■ Your instructions ■
Where the string "octobre" occurs in a line of the entries below, copy that line.

Extracted records section start

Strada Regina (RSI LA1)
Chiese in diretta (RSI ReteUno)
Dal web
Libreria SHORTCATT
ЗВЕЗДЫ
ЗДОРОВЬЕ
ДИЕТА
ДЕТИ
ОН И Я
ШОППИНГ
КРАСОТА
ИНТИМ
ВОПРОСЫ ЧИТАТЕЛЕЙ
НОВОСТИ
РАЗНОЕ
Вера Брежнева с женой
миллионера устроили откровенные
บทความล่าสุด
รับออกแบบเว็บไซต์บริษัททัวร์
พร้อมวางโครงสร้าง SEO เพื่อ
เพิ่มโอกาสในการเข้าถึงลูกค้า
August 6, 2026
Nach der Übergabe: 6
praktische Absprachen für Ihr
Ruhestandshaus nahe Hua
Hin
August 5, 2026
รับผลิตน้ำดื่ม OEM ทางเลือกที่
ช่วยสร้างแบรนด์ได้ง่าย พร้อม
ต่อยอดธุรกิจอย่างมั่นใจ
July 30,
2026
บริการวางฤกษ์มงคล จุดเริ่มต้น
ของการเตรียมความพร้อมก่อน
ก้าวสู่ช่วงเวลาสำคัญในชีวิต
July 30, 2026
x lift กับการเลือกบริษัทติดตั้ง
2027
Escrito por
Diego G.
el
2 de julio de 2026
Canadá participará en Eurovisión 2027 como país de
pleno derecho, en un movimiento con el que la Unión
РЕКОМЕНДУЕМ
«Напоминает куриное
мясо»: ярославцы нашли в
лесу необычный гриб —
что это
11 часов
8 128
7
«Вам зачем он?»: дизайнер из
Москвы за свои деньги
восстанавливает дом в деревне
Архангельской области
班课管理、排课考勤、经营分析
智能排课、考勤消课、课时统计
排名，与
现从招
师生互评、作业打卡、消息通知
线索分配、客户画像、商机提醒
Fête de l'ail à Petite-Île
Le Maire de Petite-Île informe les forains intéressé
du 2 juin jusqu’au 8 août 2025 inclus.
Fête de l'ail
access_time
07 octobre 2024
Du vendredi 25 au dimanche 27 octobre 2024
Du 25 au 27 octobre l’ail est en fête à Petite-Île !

Extracted records section end

■ Task response ■
07 octobre 2024
Du vendredi 25 au dimanche 27 octobre 2024
Du 25 au 27 octobre l’ail est en fête à Petite-Île !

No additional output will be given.